The poetry in this book is formal: unlike modern “free” verse it rhymes and it scans. (If rhyme and scansion was good enough for Shakespeare and Spenser then it is good enough for the present author.) A great many of the verses here have been prompted by the bravely borne mental and physical suffering and uncomplaining stoicism of the writer’s beloved Dina as she died little more than twelve months following diagnosis of a particularly aggressive form of motor neurone disease.

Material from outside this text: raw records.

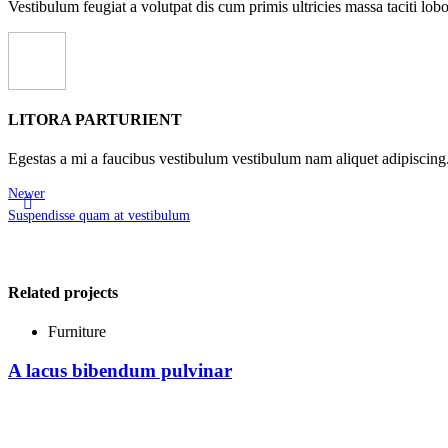
Vestibulum feugiat a volutpat dis cum primis ultricies massa taciti lobor
LITORA PARTURIENT
Egestas a mi a faucibus vestibulum vestibulum nam aliquet adipiscing
Newer
Suspendisse quam at vestibulum
Related projects
Furniture
A lacus bibendum pulvinar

Her illness and death have generated many unhappy poems on these pages and these have, in their turn, prompted verses on the pathos of our human condition, eschatological and theological questions, about animal pain and animal cruelty, dystopia, contrition, unrequited love, loneliness, self-doubt, about warfare on the battlegrounds of Gallipoli and the Somme (at both of which my grandfather fought), martyrdom, hell and the apocalypse. Much of the poetry is cathartic. Much of it, too, is pitying for her only now that she is gone from me because Dina spared no pity for herself in her dying and asked for it of nobody else. The book is not unrelieved grief however. There is nonsense verse to be found here too. Among the many Shakespearean and Petrarchan sonnets and several series of quatrains there are limericks and clerihews, one poem inexplicably shaped like a rugby ball, and they cover the subjects of dodos and penguins, Labrador retrievers and cocker spaniels, toads, elephants and sea-snakes, bishops and delinquents. There are poems covering travels on all seven continents from Japan and China to New Zealand and Antarctica, Nepal and Peru, from Spitsbergen and Bear Island in the high Arctic, and from some of the loneliest specks of land around the northern Scottish coasts, to the crowds of Trafalgar Square and New York, to Tanzania, Egypt and Morocco. There are verses here about the great and famous, the good and not-so-good; Michelangelo and Dali, Turner and Millais, Mary, Queen of Scots and Henry VIII, Sir Thomas More, Handel and Jimi Hendrix, Scott of the Antarctic, Aeschylus and Kant, Empedocles, Nietzsche, Keats, Dickens and Trollope.
Author Biography:
Peter Hartley’s poetry reflects his career as a restorer of sixteenth to twentieth century art and a world traveller who has climbed major peaks on five continents and visited all seven at least twice. He is a cryptic crosswords enthusiast whose delight in the use of words and language will be evident to anybody who reads this book. He is a lover of Renaissance and baroque music, Handel especially, of the novels of Thomas Hardy and the poetry of Gerard Manley Hopkins. One of his biggest regrets in life is that he has never had the diligence or the application to learn to play any musical instrument more tuneful than a mouth organ. He was born in Liverpool and lives in Manchester.